En effet, si nous applaudissons le dynamisme qui caractérise ces compatriotes (à la lumière des différentes actions menées sur le terrain) il nous parait toutefois juste de nous interroger dans le cadre cet article, sur l’objectivité, ou plus encore sur la « sincérité » d’une telle motion de soutien, lorsque nombre de publications faites sur les réseaux sociaux en ligne nous rappellent que certains de ces jeunes qui aujourd’hui constituent la fine fleur de l’entrepreneuriat au niveau local, avaient ouvertement soutenu l’actuel chef de l’Etat lors des élections présidentielles de 2016, et/ou sont actuellement membres de l’AJEV [9] ; cette association que nombreux observateurs considèrent aujourd’hui comme la plus grande force politique engagée auprès de la première institution politique du pays.

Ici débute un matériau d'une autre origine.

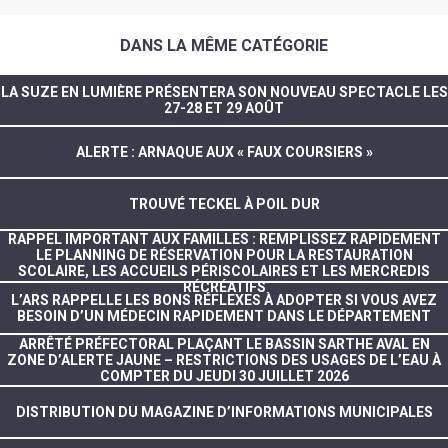
DANS LA MÊME CATÉGORIE
LA SUZE EN LUMIÈRE PRÉSENTERA SON NOUVEAU SPECTACLE LES
27-28 ET 29 AOÛT
ALERTE : ARNAQUE AUX « FAUX COURSIERS »
TROUVÉ TECKEL À POIL DUR
RAPPEL IMPORTANT AUX FAMILLES : REMPLISSEZ RAPIDEMENT
LE PLANNING DE RÉSERVATION POUR LA RESTAURATION
SCOLAIRE, LES ACCUEILS PÉRISCOLAIRES ET LES MERCREDIS
RÉCRÉATIFS
L’ARS RAPPELLE LES BONS RÉFLEXES À ADOPTER SI VOUS AVEZ
BESOIN D’UN MÉDECIN RAPIDEMENT DANS LE DÉPARTEMENT
ARRÊTÉ PRÉFECTORAL PLAÇANT LE BASSIN SARTHE AVAL EN
ZONE D’ALERTE JAUNE – RESTRICTIONS DES USAGES DE L’EAU À
COMPTER DU JEUDI 30 JUILLET 2026
DISTRIBUTION DU MAGAZINE D’INFORMATIONS MUNICIPALES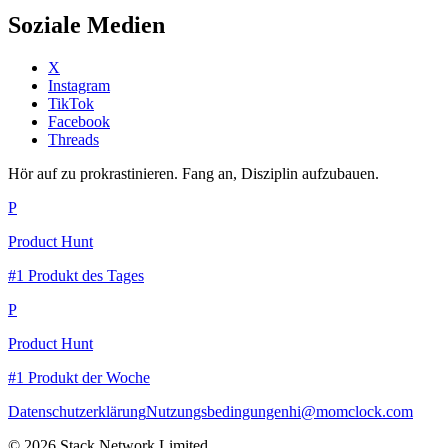
Soziale Medien
X
Instagram
TikTok
Facebook
Threads
Hör auf zu prokrastinieren. Fang an, Disziplin aufzubauen.
P
Product Hunt
#1 Produkt des Tages
P
Product Hunt
#1 Produkt der Woche
Datenschutzerklärung
Nutzungsbedingungen
hi@momclock.com
© 2026 Stack Network Limited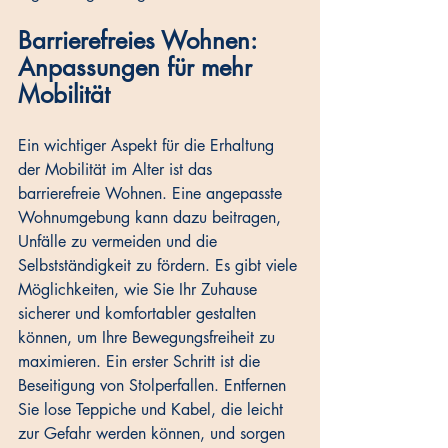
Barrierefreies Wohnen: 
Anpassungen für mehr 
Mobilität
Ein wichtiger Aspekt für die Erhaltung 
der Mobilität im Alter ist das 
barrierefreie Wohnen. Eine angepasste 
Wohnumgebung kann dazu beitragen, 
Unfälle zu vermeiden und die 
Selbstständigkeit zu fördern. Es gibt viele 
Möglichkeiten, wie Sie Ihr Zuhause 
sicherer und komfortabler gestalten 
können, um Ihre Bewegungsfreiheit zu 
maximieren. Ein erster Schritt ist die 
Beseitigung von Stolperfallen. Entfernen 
Sie lose Teppiche und Kabel, die leicht 
zur Gefahr werden können, und sorgen 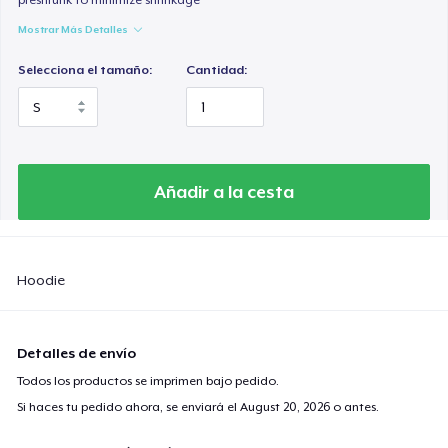
Mostrar Más Detalles
Selecciona el tamaño:
Cantidad:
Añadir a la cesta
Hoodie
Detalles de envío
Todos los productos se imprimen bajo pedido.
Si haces tu pedido ahora, se enviará el
August 20, 2026
o antes.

Doit-on y voir là un véritable soutien empreint de sincérité ? Ou plutôt une simple correspondance avec cette célèbre maxime : « je chante celui dont je mange le pain ! »

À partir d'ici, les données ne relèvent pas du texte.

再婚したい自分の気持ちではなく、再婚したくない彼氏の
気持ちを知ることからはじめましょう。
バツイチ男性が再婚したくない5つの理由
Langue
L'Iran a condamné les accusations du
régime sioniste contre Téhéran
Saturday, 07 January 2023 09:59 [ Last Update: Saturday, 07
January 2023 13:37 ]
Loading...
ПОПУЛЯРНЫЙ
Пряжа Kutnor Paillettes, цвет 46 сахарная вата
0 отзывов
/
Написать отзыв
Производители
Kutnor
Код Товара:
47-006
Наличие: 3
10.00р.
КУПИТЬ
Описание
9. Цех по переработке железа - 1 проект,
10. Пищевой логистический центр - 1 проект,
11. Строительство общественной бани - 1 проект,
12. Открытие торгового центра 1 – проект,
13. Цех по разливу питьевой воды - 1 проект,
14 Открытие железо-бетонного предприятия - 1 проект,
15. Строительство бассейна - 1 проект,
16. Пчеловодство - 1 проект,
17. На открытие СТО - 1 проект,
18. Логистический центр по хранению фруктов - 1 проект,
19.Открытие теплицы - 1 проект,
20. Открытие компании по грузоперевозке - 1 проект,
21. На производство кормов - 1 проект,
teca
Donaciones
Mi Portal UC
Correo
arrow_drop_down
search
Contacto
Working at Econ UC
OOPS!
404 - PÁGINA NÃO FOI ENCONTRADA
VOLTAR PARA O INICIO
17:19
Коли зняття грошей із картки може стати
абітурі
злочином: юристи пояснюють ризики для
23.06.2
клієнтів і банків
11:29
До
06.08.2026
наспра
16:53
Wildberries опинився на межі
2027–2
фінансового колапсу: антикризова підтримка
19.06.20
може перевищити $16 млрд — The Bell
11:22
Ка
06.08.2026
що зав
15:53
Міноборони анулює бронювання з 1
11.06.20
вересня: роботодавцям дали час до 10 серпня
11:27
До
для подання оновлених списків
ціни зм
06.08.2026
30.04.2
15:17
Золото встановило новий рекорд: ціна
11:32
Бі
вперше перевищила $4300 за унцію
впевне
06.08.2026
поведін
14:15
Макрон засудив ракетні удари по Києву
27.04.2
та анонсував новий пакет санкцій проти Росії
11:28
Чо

Et que dire de l’actuel président du conseil national de la jeunesse qui, lors de son récent passage sur le plateau de Gabon 24, a également préconisé l’entreprenariat au titre des réponses pour lutter contre le chômage des jeunes. Nous déplorons là encore le fait que le « premier » porte-parole de la jeunesse gabonaise a étrangement omis de nous dire ce que le CNJ pose comme actions sur le terrain, afin d’emmener de plus en plus de jeunes à se dire à la suite du coach Luc ONDIAS SOUNA : « c’est possible ! »

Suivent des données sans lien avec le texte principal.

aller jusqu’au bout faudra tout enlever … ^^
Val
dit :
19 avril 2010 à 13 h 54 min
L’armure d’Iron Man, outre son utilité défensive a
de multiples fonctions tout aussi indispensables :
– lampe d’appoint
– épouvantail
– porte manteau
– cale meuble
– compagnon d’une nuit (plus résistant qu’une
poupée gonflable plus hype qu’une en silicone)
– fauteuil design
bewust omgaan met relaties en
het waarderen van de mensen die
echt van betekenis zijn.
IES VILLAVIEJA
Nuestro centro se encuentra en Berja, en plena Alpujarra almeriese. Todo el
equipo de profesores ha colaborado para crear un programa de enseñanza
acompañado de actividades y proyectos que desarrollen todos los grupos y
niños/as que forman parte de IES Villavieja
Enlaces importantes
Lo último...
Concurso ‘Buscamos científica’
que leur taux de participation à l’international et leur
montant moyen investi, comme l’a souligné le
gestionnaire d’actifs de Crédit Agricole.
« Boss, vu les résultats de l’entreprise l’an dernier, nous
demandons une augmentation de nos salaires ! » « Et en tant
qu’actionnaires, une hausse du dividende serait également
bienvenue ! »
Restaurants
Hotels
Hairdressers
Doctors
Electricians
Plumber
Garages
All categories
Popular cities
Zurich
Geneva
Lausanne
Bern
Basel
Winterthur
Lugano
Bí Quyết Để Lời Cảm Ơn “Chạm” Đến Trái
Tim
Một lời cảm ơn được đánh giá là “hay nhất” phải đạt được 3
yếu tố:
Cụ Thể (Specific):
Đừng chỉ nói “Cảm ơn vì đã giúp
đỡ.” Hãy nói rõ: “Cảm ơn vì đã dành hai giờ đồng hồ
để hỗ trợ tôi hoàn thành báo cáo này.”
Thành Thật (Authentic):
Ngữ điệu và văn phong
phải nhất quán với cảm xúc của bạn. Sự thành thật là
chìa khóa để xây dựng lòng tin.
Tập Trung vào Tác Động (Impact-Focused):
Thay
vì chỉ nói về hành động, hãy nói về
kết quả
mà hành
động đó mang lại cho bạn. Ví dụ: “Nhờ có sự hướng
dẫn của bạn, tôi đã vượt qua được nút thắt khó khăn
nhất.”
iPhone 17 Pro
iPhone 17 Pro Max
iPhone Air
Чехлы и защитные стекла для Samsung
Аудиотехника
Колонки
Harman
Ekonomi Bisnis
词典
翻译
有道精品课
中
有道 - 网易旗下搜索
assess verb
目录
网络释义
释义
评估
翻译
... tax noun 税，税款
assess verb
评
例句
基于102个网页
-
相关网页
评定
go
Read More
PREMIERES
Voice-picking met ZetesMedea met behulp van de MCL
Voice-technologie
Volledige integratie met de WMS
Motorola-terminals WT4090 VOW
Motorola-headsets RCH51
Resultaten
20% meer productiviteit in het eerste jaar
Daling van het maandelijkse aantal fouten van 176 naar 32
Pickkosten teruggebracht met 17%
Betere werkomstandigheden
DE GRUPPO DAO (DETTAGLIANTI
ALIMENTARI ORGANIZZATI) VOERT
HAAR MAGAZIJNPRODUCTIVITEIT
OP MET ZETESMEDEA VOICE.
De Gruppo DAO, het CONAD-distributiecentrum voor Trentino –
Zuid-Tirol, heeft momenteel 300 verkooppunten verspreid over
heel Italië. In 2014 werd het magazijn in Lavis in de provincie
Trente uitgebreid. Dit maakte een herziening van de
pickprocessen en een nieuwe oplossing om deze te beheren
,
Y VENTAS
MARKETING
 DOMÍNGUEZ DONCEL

Poursuivons avec un autre fait, en évoquant la « confiscation » dont la semaine mondiale de l’entrepreneuriat (Édition 2018) a récemment été objet.
Invité sur les antennes d’une radio locale en effet, le président de l’ONG Agir Pour une Jeunesse Autonome (APJA) [10] s’était offusqué du fait que certaines personnalités politiques avaient profité de cette semaine dédiée à l’entrepreneuriat pour se mettre en avant, à travers notamment leurs visites fort médiatisées, dans certaines institutions scolaires de la capitale ; du Lycée national Léon Mba en passant par l’Institut Immaculée conception.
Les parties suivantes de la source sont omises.